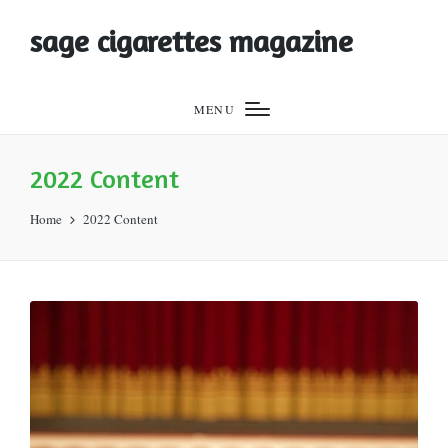
sage cigarettes magazine
MENU
2022 Content
Home
2022 Content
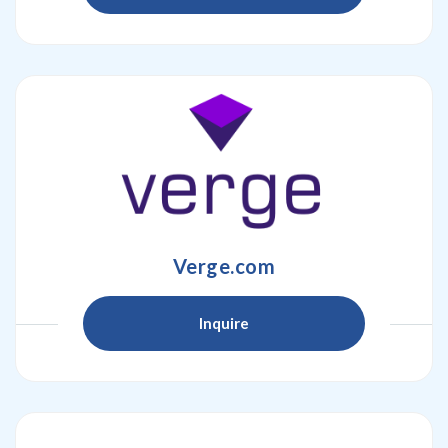
Verge.com
Inquire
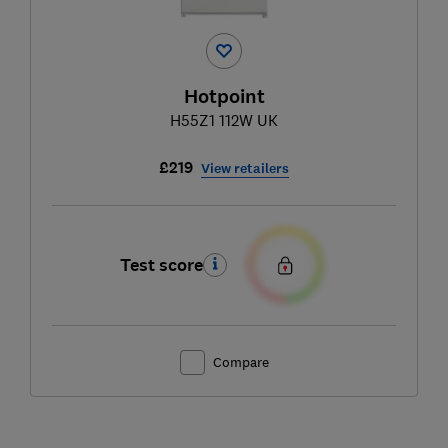
Hotpoint
H55Z1 112W UK
£219
View retailers
Test score
Compare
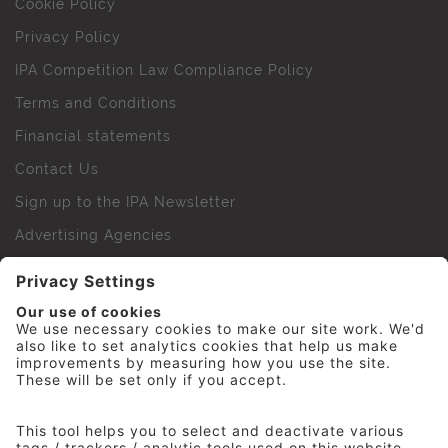
Cookie Policy
Privacy Policy
IPA Competition Law Compliance Policy
Terms and Conditions
Financial statements
Contact Us
Sign up to the IPA Newsletter
Advertising Agencies
Agency Finder
Web Support FAQs
IPA Golf Society
Press Office
For Staff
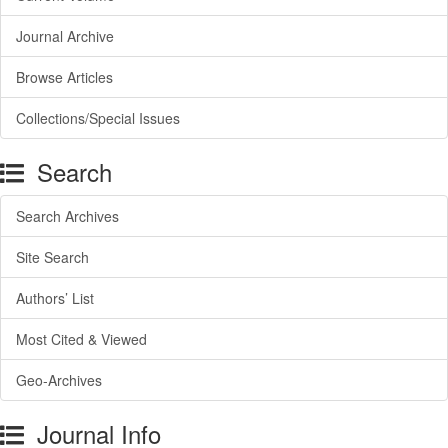
Journal Archive
Browse Articles
Collections/Special Issues
Search
Search Archives
Site Search
Authors’ List
Most Cited & Viewed
Geo-Archives
Journal Info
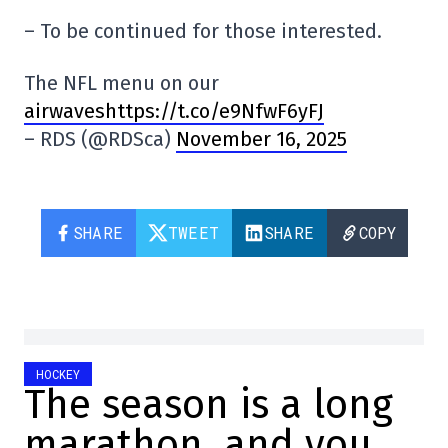
– To be continued for those interested.
The NFL menu on our
airwaveshttps://t.co/e9NfwF6yFJ
– RDS (@RDSca)
November 16, 2025
SHARE
TWEET
SHARE
COPY
HOCKEY
The season is a long
marathon, and you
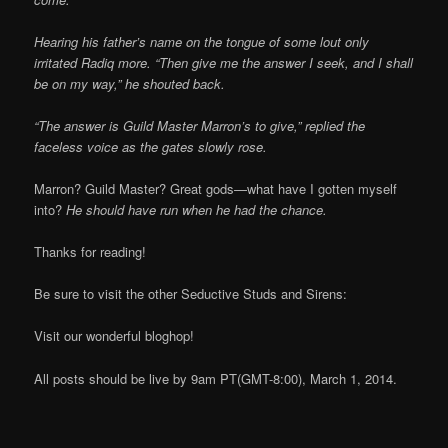
Hearing his father’s name on the tongue of some lout only
irritated Radiq more. “Then give me the answer I seek, and I shall
be on my way,” he shouted back.
“The answer is Guild Master Marron’s to give,” replied the
faceless voice as the gates slowly rose.
Marron? Guild Master? Great gods—what have I gotten myself
into?
He should have run when he had the chance.
Thanks for reading!
Be sure to visit the other Seductive Studs and Sirens:
Visit our wonderful bloghop!
All posts should be live by 9am PT(GMT-8:00), March 1, 2014.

##############################

# What to work on
From the records given above, copy all lines containing "Master".

# Answer to this problem
“The answer is Guild Master Marron’s to give,” replied the
Marron? Guild Master? Great gods—what have I gotten myself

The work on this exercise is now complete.